The records below need to be repeated exactly, though not their pictures.

**** Information shown ****

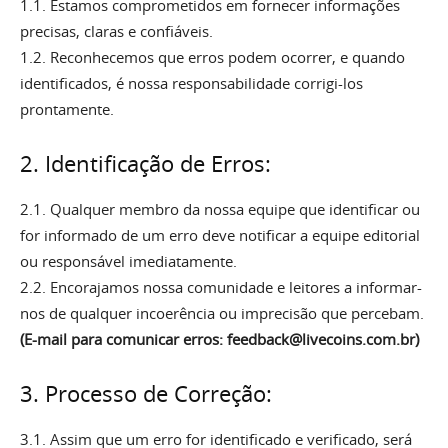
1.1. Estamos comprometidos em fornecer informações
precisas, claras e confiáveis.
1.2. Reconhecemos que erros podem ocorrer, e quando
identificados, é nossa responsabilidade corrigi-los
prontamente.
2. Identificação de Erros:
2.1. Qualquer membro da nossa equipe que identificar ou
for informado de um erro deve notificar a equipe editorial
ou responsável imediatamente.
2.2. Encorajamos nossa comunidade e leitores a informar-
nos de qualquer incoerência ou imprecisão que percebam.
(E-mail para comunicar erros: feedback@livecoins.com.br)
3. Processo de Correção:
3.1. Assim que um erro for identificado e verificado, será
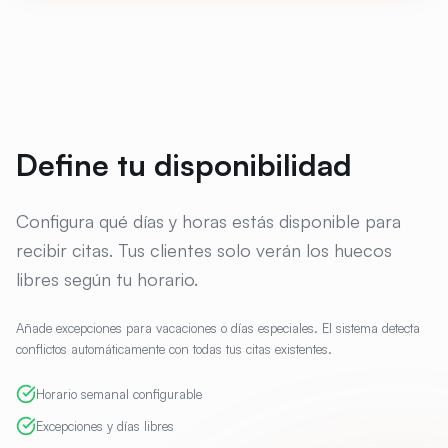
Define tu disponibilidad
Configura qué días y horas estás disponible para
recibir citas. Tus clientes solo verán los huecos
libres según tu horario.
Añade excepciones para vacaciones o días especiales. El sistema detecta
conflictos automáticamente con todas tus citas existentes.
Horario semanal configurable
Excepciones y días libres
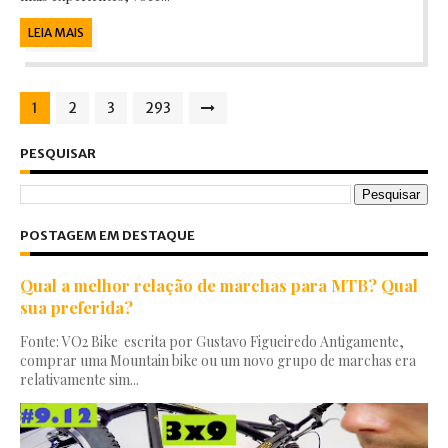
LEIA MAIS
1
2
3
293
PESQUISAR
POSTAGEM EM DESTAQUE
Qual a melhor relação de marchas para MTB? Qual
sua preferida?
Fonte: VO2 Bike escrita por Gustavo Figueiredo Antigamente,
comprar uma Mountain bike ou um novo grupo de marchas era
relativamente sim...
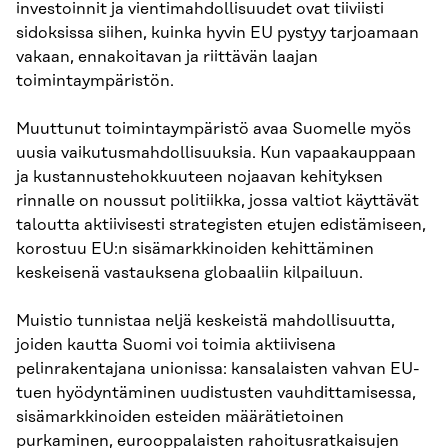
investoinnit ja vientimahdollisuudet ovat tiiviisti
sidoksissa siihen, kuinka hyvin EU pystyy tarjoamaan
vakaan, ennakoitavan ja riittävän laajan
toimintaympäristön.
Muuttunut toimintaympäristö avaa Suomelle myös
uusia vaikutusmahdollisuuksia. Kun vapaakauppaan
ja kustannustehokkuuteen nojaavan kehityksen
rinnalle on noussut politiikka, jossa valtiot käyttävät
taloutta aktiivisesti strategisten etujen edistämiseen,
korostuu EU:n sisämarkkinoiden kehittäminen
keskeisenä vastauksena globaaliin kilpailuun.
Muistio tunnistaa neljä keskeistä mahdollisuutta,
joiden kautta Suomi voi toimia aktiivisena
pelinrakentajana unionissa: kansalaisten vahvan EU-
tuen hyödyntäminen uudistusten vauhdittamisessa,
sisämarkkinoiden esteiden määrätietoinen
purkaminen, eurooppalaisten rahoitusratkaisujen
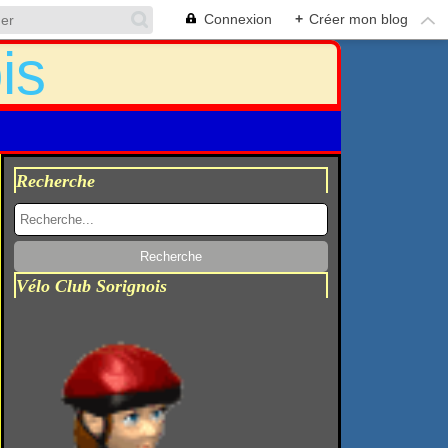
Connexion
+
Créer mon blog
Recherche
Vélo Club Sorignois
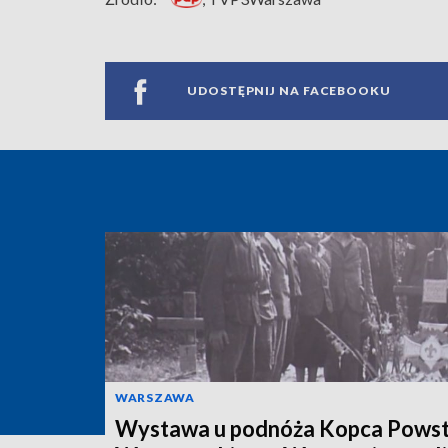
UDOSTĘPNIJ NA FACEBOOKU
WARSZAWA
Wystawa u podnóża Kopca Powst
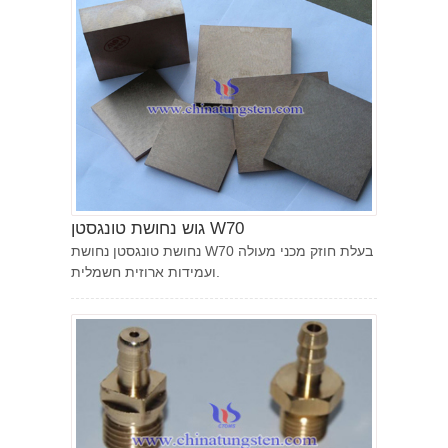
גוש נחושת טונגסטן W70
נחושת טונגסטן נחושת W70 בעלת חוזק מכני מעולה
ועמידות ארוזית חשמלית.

****

Result of this exercise »
1.1. Estamos comprometidos em fornecer informações
precisas, claras e confiáveis.
1.2. Reconhecemos que erros podem ocorrer, e quando
identificados, é nossa responsabilidade corrigi-los
prontamente.
2. Identificação de Erros:
2.1. Qualquer membro da nossa equipe que identificar ou
for informado de um erro deve notificar a equipe editorial
ou responsável imediatamente.
2.2. Encorajamos nossa comunidade e leitores a informar-
nos de qualquer incoerência ou imprecisão que percebam.
(E-mail para comunicar erros: feedback@livecoins.com.br)
3. Processo de Correção:
3.1. Assim que um erro for identificado e verificado, será
Define tu disponibilidad
Configura qué días y horas estás disponible para
recibir citas. Tus clientes solo verán los huecos
libres según tu horario.
Añade excepciones para vacaciones o días especiales. El sistema detecta
conflictos automáticamente con todas tus citas existentes.
Horario semanal configurable
Excepciones y días libres
LEIA MAIS
1
2
3
293
PESQUISAR
POSTAGEM EM DESTAQUE
Qual a melhor relação de marchas para MTB? Qual
sua preferida?
Fonte: VO2 Bike escrita por Gustavo Figueiredo Antigamente,
comprar uma Mountain bike ou um novo grupo de marchas era
relativamente sim...
investoinnit ja vientimahdollisuudet ovat tiiviisti
sidoksissa siihen, kuinka hyvin EU pystyy tarjoamaan
vakaan, ennakoitavan ja riittävän laajan
toimintaympäristön.
Muuttunut toimintaympäristö avaa Suomelle myös
uusia vaikutusmahdollisuuksia. Kun vapaakauppaan
ja kustannustehokkuuteen nojaavan kehityksen
rinnalle on noussut politiikka, jossa valtiot käyttävät
taloutta aktiivisesti strategisten etujen edistämiseen,
korostuu EU:n sisämarkkinoiden kehittäminen
keskeisenä vastauksena globaaliin kilpailuun.
Muistio tunnistaa neljä keskeistä mahdollisuutta,
joiden kautta Suomi voi toimia aktiivisena
pelinrakentajana unionissa: kansalaisten vahvan EU-
tuen hyödyntäminen uudistusten vauhdittamisessa,
sisämarkkinoiden esteiden määrätietoinen
purkaminen, eurooppalaisten rahoitusratkaisujen
Connexion
+
Créer mon blog
Recherche
Vélo Club Sorignois
UDOSTĘPNIJ NA FACEBOOKU
WARSZAWA
Wystawa u podnóża Kopca Powst
גוש נחושת טונגסטן W70
נחושת טונגסטן נחושת W70 בעלת חוזק מכני מעולה
ועמידות ארוזית חשמלית.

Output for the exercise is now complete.